It most likely will not be just Jeb Bush who will make flubs over the Iraq war. During the upcoming presidential campaigns, we can expect more false information, political reinvention, and revisionist analyses of the invasion, surge, and occupation of Iraq. As Victor Davis Hanson writes in NRO, candidates will be readjusting their positions to fit public opinion.
Yes, the war pushed by the Bush administration, but both Houses of Congress authorized it, with a majority of Democrats joining Republicans in the Senate. Especially enthusiastic was the rhetoric from Senators Joe Biden, Hillary Clinton, John Kerry, Harry Reid, and Jay Rockefeller, each of whom had the same access to U.S. and foreign intelligence as did the Bush administration.
The Iraq war was not just about WMD, Mr. Hanson writes. The writs included Iraq’s noncompliance with the 1991 ceasefire agreement; Saddam’s brutal repression of its civilian population (including genocide of the Kurds and Marsh Arabs); the 1993 assassination attempt on President Bush; and the harboring of international terrorists organizations (including one of the architects of the 1993 World Trade Center bombing).

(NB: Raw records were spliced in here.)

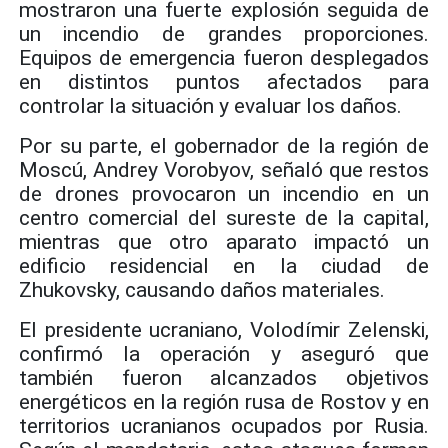
mostraron una fuerte explosión seguida de
un incendio de grandes proporciones.
Equipos de emergencia fueron desplegados
en distintos puntos afectados para
controlar la situación y evaluar los daños.
Por su parte, el gobernador de la región de
Moscú, Andrey Vorobyov, señaló que restos
de drones provocaron un incendio en un
centro comercial del sureste de la capital,
mientras que otro aparato impactó un
edificio residencial en la ciudad de
Zhukovsky, causando daños materiales.
El presidente ucraniano, Volodímir Zelenski,
confirmó la operación y aseguró que
también fueron alcanzados objetivos
energéticos en la región rusa de Rostov y en
territorios ucranianos ocupados por Rusia.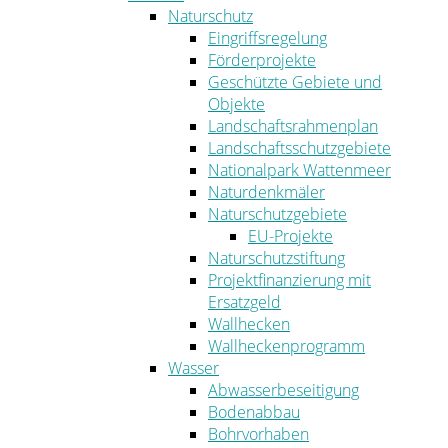
Naturschutz
Eingriffsregelung
Förderprojekte
Geschützte Gebiete und
Objekte
Landschaftsrahmenplan
Landschaftsschutzgebiete
Nationalpark Wattenmeer
Naturdenkmäler
Naturschutzgebiete
EU-Projekte
Naturschutzstiftung
Projektfinanzierung mit
Ersatzgeld
Wallhecken
Wallheckenprogramm
Wasser
Abwasserbeseitigung
Bodenabbau
Bohrvorhaben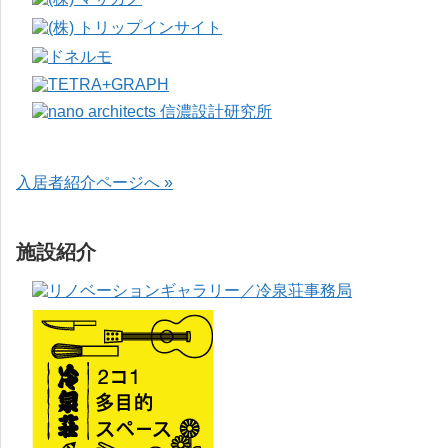
入居者紹介ページへ »
施設紹介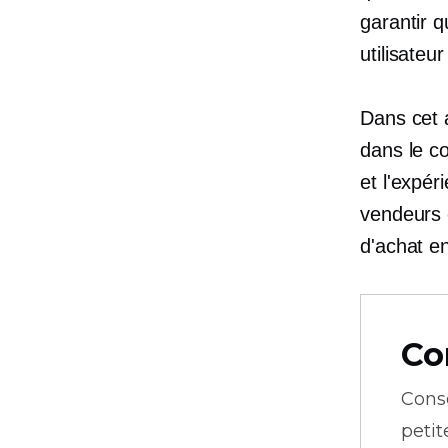
garantir q
utilisateur
Dans cet a
dans le co
et l'expéri
vendeurs e
d'achat en
Co
Cons
petit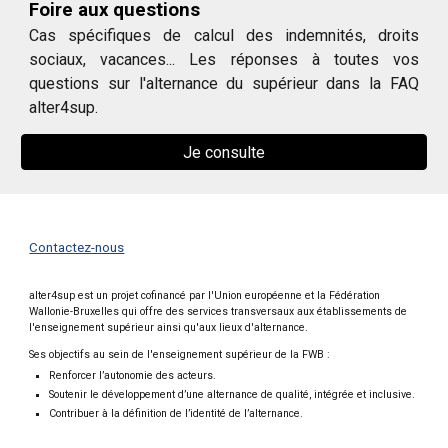
Foire aux questions
Cas spécifiques de calcul des indemnités, droits
sociaux, vacances... Les réponses à toutes vos
questions sur l'alternance du supérieur dans la FAQ
alter4sup.
Je consulte
Contactez-nous
alter4sup est un projet cofinancé par l'Union européenne et la Fédération
Wallonie-Bruxelles qui offre des services transversaux aux établissements de
l'enseignement supérieur ainsi qu'aux lieux d'alternance.
Ses objectifs au sein de l'enseignement supérieur de la FWB :
Renforcer l’autonomie des acteurs.
Soutenir le développement d’une alternance de qualité, intégrée et inclusive.
Contribuer à la définition de l’identité de l’alternance.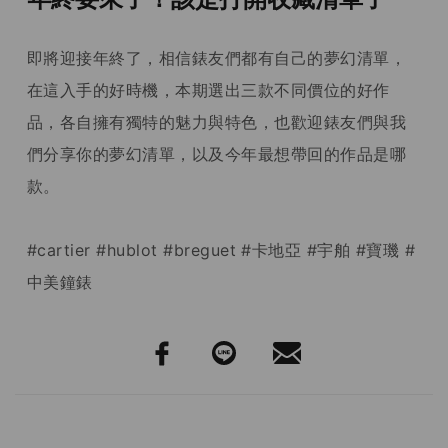
即將迎接年終了，相信錶友們都有自己的夢幻清單，
在這入手的好時機，本期選出三款不同價位的好作
品，各自擁有獨特的魅力與特色，也歡迎錶友們與我
們分享你的夢幻清單，以及今年最想帶回的作品是哪
款。
#cartier #hublot #breguet #卡地亞 #宇舶 #寶璣 #
中美鐘錶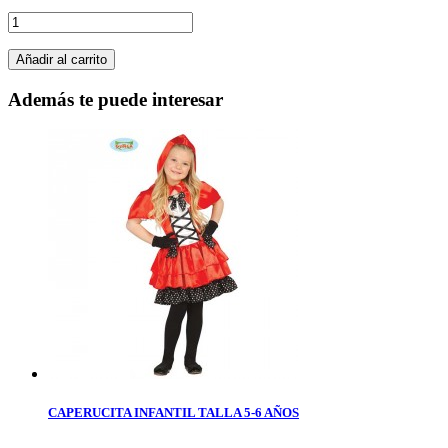
Añadir al carrito
Además te puede interesar
CAPERUCITA INFANTIL TALLA 5-6 AÑOS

Congress was on record as supporting 23 writs for the forcible removal of Saddam Hussein. These 20 plus writs, or “whereas” clauses, sought to reify Bill Clinton’s Iraq Liberation Act of 1998, which made it the official policy of the U.S. to remove Saddam Hussein’s regime.
Mr. Hanson continues,
Iraq was by turns a brilliant victory, a debacle, a solvable problem, a great achievement, and an ISIS-infested mess — again depending on the extent of American losses, the trajectory of the Iraqi government, and the particular election cycle in the United States.
There are constants, of course, that don’t change: Removing Saddam was a textbook operation; the effort to quell the ensuing chaos was a textbook case of mismanagement and incompetence. Yet the final assessment on the wisdom of removing Saddam Hussein in large part hinges on whether what followed was a dramatic improvement — in terms both of U.S. strategic interest and of the humanitarian effort to help the Iraqi people — that justified the terrible American investment. That assessment since 2003 has changed frequently, but most recently in a negative direction after the foolhardy complete 2011 pullout and the logical rise of ISIS.
As Hillary famously stated in 2007 in Iowa on the presidential campaign trail, “If we had known then what we know now, there never would have been a vote, and I never would have voted to give (President George W. Bush) that authority.”